This unit was literally at the forefront of Operation Southern Watch. For several years following the Persian Gulf War, the base was a sleepy radar site, manned by just a handful of Air Force people monitoring air traffic in the southern Iraq no-fly zone. The 74th Air Control Squadron deployed from August to November 1995 to set up and operate a radar site—the only source of a 24-hour air picture in-theater – as part of Operation Vigilant Sentinel. Exactly one year later, 74th ACS personnel deployed once again, this time for 120 days in support of Southern Watch and Operation Desert Strike.

After tensions in the region flared in late 1997, coalition forces started massing at the base. When the buildup renewed in November 1998, prior to Operation Desert Fox, the base doubled in size to a population of 1,500.

The 9th Air Expeditionary Group provided air surveillance and control through that same radar site, while a fleet of C-130 Hercules provide theater airlift and, if necessary, combat search and rescue and aeromedical evacuation for Operation Southern Watch forces.
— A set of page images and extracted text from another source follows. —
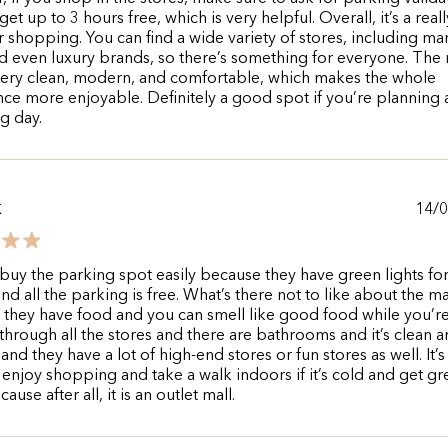
et up to 3 hours free, which is very helpful. Overall, it’s a reall
r shopping. You can find a wide variety of stores, including ma
d even luxury brands, so there’s something for everyone. The 
s very clean, modern, and comfortable, which makes the whole
ce more enjoyable. Definitely a good spot if you’re planning 
g day.
14/
K
buy the parking spot easily because they have green lights fo
nd all the parking is free. What’s there not to like about the ma
they have food and you can smell like good food while you’r
through all the stores and there are bathrooms and it’s clean an
nd they have a lot of high-end stores or fun stores as well. It’s
 enjoy shopping and take a walk indoors if it’s cold and get gr
ause after all, it is an outlet mall.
The 9th AEG brought all those functions under one umbrella. Life on The Rock was austere, even by the standards of Southwest Asia's deployed locations. Many Air Force people at other Southern Watch bases lived and worked in permanent buildings but The Rock was almost entirely a tent city, with very few actual buildings. Most "buildings" were Quonset-shaped, foldable general purpose structures.

During the summer of 2001, Airmen from all over the world were called to participate in Operation Southern Watch's AEF-6, also called the 386th Air Expeditionary Group. From the late spring to early fall, the active duty Airmen were joined by members of the Air National Guard and Air Force Reserve. Although from different divisions of the same service, they personified the "seamless air force" concept.

Air Expeditionary Force Eight came to a hot start under the desert sun when members of the 729th Air Control Squadron from Hill AFB, Utah, arrived in August 2001. There was a two-thirds changeover of base personnel due to AEF Eight rotations. Approximately one-third of the members assigned to the 729th ACS deployed to here assuming duties as the 386th Expeditionary Air Control Squadron for the next 90 days.

The 386th EACS began focused preparations for the deployment about six months earlier. Their wartime mission was to deploy to potentially austere environments, so the base here was not much of a departure. The 386th EACS also conducted field training in the desert environment of Western Utah to practice chemical warfare, security and other combat skills.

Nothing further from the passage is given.